4. Operations Management
Oversaw the full turnover process as a property manager by scheduling cleaning services, restocking supplies, managing laundry cycles, and handling routine maintenance with several online management tools, ensuring the property remained clean, functional, and guest-ready at all times.
5. Conflict Resolution
Addressed unexpected guest issues such as late check-ins, noise complaints, or booking errors on the first chance with patience and professionalism, de-escalating tense situations to ensure a positive outcome and strong guest satisfaction.
6. Time Management
Balanced managing the Airbnb property with other personal or professional obligations by efficiently scheduling cleanings, responding to messages with online apps, updating calendars, and staying on top of every task without delays.
7. Entrepreneurship
Treated the Airbnb like a small business by setting competitive pricing, tracking earnings and expenses, implementing cost-saving measures, and gradually increasing profitability through hands-on improvements and consistent guest satisfaction.

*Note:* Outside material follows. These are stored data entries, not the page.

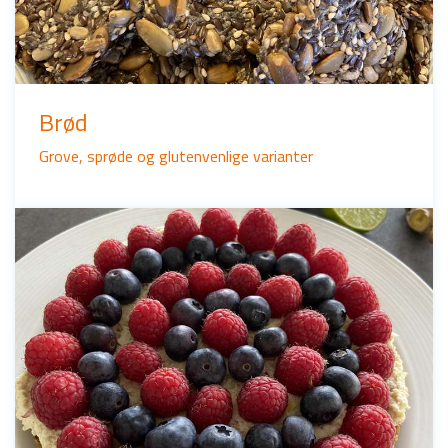
Brød
Grove, sprøde og glutenvenlige varianter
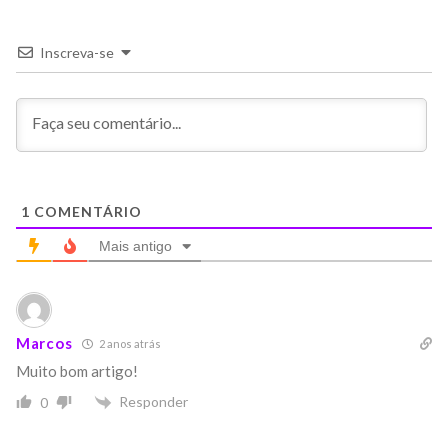
Inscreva-se
1
COMENTÁRIO
Mais antigo
Marcos
2 anos atrás
Muito bom artigo!
Responder
0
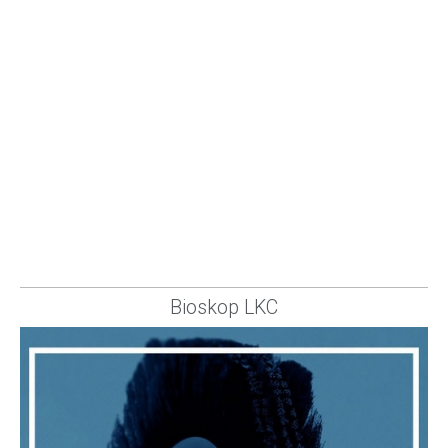
Bioskop LKC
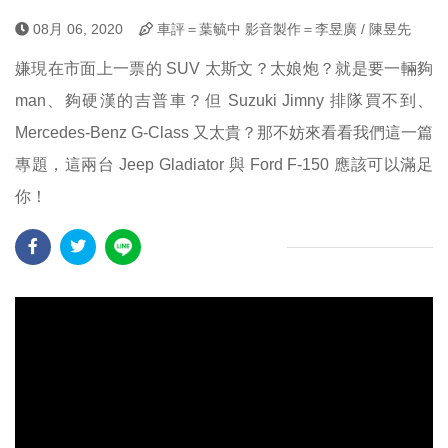
08月 06, 2020
車評＝葉毓中 影音製作＝李昱廣 / 陳昱先
嫌現在市面上一票的 SUV 太斯文？太娘炮？就是要一輛夠
man、夠硬漢的吉普車？但 Suzuki Jimny 排隊買不到、
Mercedes-Benz G-Class 又太貴？那不妨來看看我們這一篇
專題，這兩台 Jeep Gladiator 與 Ford F-150 應該可以滿足
你！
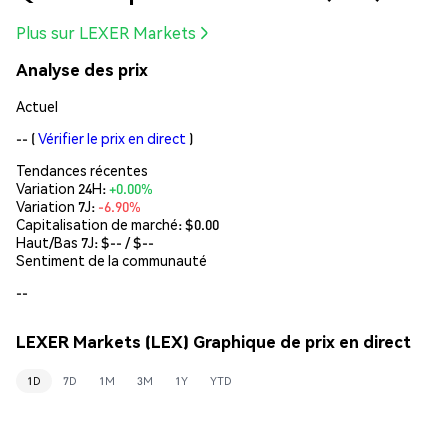
Plus sur LEXER Markets
Analyse des prix
Actuel
--
(
Vérifier le prix en direct
)
Tendances récentes
Variation 24H:
+0.00%
Variation 7J:
-6.90%
Capitalisation de marché:
$0.00
Haut/Bas 7J: $
--
/ $
--
Sentiment de la communauté
--
LEXER Markets (LEX) Graphique de prix en direct
1D
7D
1M
3M
1Y
YTD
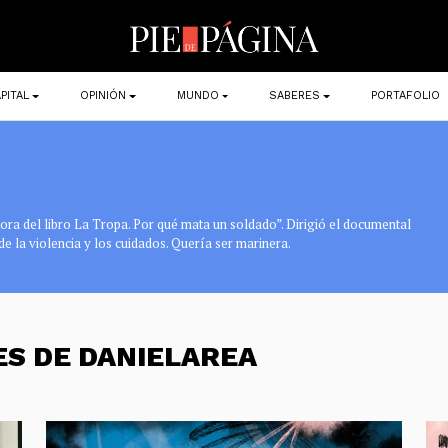
PITAL
OPINIÓN
MUNDO
SABERES
PORTAFOLIO
tora del libro La Tropa. Por qué mata un soldado”. Dirigió el documental
de la violencia y los cuidados. Quería ser marinera.
ES DE DANIELAREA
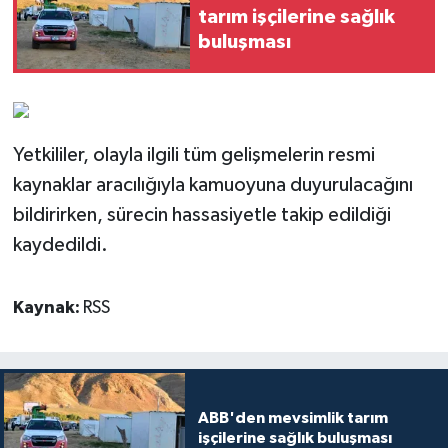
tarım işçilerine sağlık
buluşması
Yetkililer, olayla ilgili tüm gelişmelerin resmi
kaynaklar aracılığıyla kamuoyuna duyurulacağını
bildirirken, sürecin hassasiyetle takip edildiği
kaydedildi.
Kaynak:
RSS
ABB'den mevsimlik tarım
işçilerine sağlık buluşması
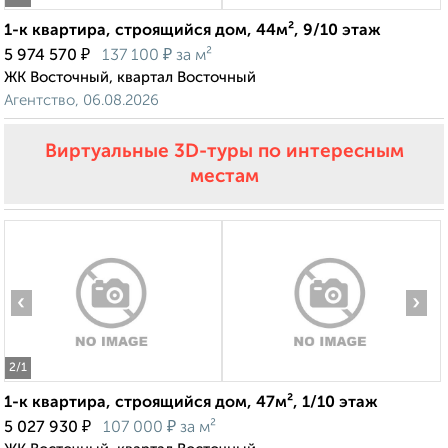
1-к квартира, строящийся дом, 44м², 9/10 этаж
₽
₽
5 974 570
137 100
за м²
ЖК Восточный, квартал Восточный
Агентство, 06.08.2026
Виртуальные 3D-туры по интересным
местам
‹
›
2
/1
1-к квартира, строящийся дом, 47м², 1/10 этаж
₽
₽
5 027 930
107 000
за м²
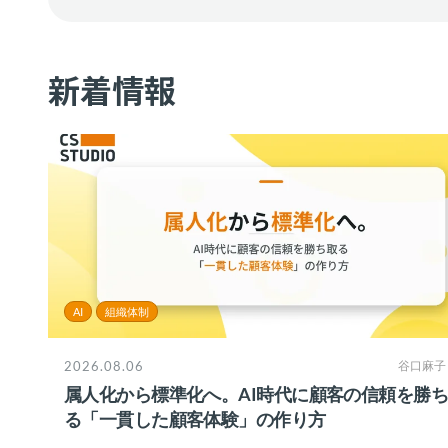
新着情報
AI
組織体制
2026.08.06
谷口麻子
属人化から標準化へ。AI時代に顧客の信頼を勝
る「一貫した顧客体験」の作り方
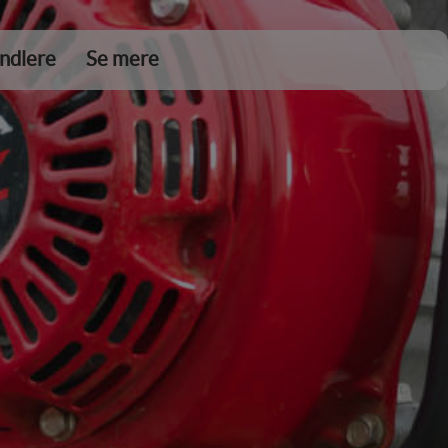
ndlere
Se mere
DKK 0,00
Tøm kurv
Gå til kassen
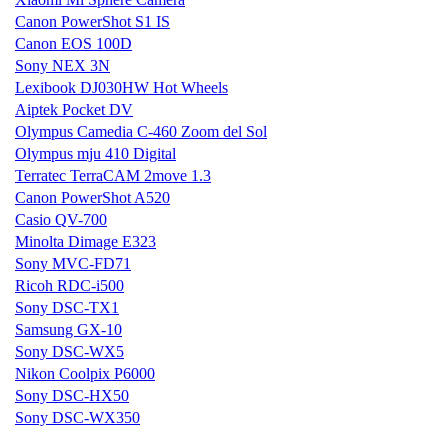
Canon PowerShot S1 IS
Canon EOS 100D
Sony NEX 3N
Lexibook DJ030HW Hot Wheels
Aiptek Pocket DV
Olympus Camedia C-460 Zoom del Sol
Olympus mju 410 Digital
Terratec TerraCAM 2move 1.3
Canon PowerShot A520
Casio QV-700
Minolta Dimage E323
Sony MVC-FD71
Ricoh RDC-i500
Sony DSC-TX1
Samsung GX-10
Sony DSC-WX5
Nikon Coolpix P6000
Sony DSC-HX50
Sony DSC-WX350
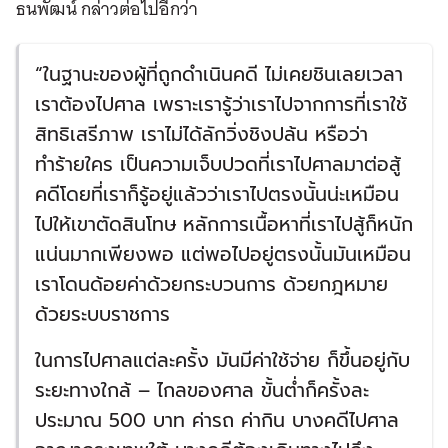
ธนพัฒน์ กล่าวต่อไปอีกว่า
“ในฐานะของผู้ที่ถูกดำเนินคดี ไม่เคยชินเลยเวลา
เราต้องไปศาล เพราะเรารู้ว่าเราไปจากการที่เราใช้
สิทธิเสรีภาพ เราไม่ได้ลักวิ่งชิงปล้น หรือว่า
ทำร้ายใคร เป็นความเจ็บปวดที่เราไปศาลมาต่อสู้
คดีโดยที่เราก็รู้อยู่แล้วว่าเราไปตรงนั้นน่ะเหมือน
ไปให้เขาตัดสินโทษ หลักการเนื้อหาที่เราไปสู้ก็หนัก
แน่นมากเพียงพอ แต่พอไปอยู่ตรงนั้นมันเหมือน
เราโดนด้อยค่าด้วยกระบวนการ ด้วยกฎหมาย
ด้วยระบบราชการ
ในการไปศาลแต่ละครั้ง มันมีค่าใช้จ่าย ก็ขึ้นอยู่กับ
ระยะทางใกล้ – ไกลของศาล ขั้นต่ำก็ครั้งละ
ประมาณ 500 บาท ค่ารถ ค่ากิน บางคดีไปศาล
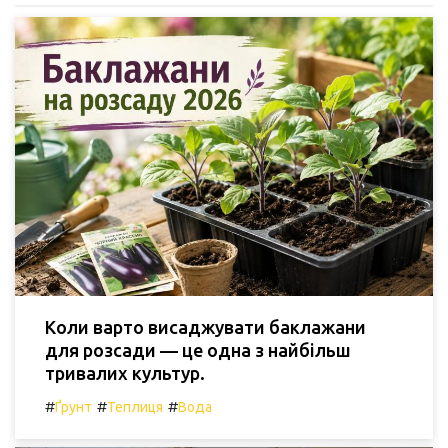
Коли варто висаджувати баклажани
для розсади — це одна з найбільш
тривалих культур.
#
#
#
Ґрунт
Теплиця
Вода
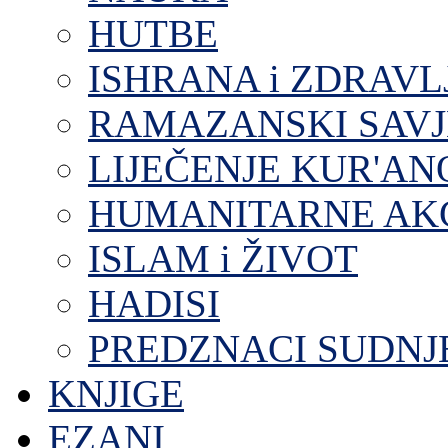
HUTBE
ISHRANA i ZDRAVL
RAMAZANSKI SAVJ
LIJEČENJE KUR'A
HUMANITARNE AKC
ISLAM i ŽIVOT
HADISI
PREDZNACI SUDNJ
KNJIGE
EZANI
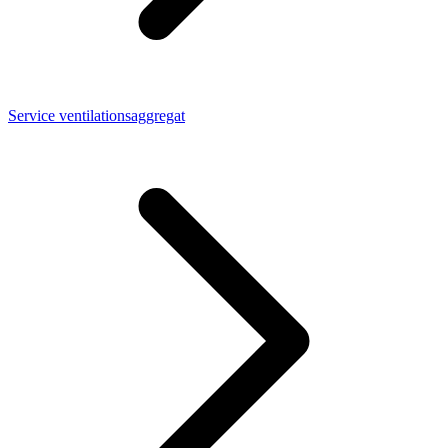
Service ventilationsaggregat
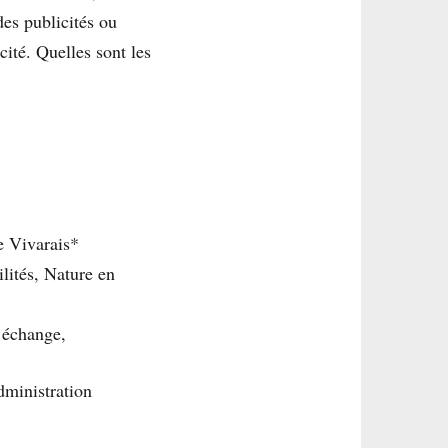
des publicités ou
ité. Quelles sont les
e Vivarais*
lités, Nature en
’échange,
dministration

Frame each of these skills as you would in any professional experience section, with specific actions and results.

Airbnb and Resume Gaps: What You Should Know
If you’ve been out of traditional work and spent that time running one or more Airbnbs, it’s worth including on your resume, especially if the gap spans more than a few months since your last job.
Recruiters want to know what you’ve been doing. If you’ve been actively managing listings, dealing with guests, handling maintenance, coordinating teams, and tracking finances, that’s not a gap, it’s business management.
Just don’t list Self-Employed without detail. Stay away from generic descriptions and be specific. Give the role structure. Add bullet points. Show results.
Final Thoughts
Running an Airbnb is real work, often harder than a standard job. But how you present that work matters. Done right, it can help fill resume gaps, showcase transferable skills, and tell a compelling story about your resourcefulness and ability to self-manage. Just keep it relevant, honest, and structured like any other professional experience. Let your skills speak clearly, and hiring managers will listen.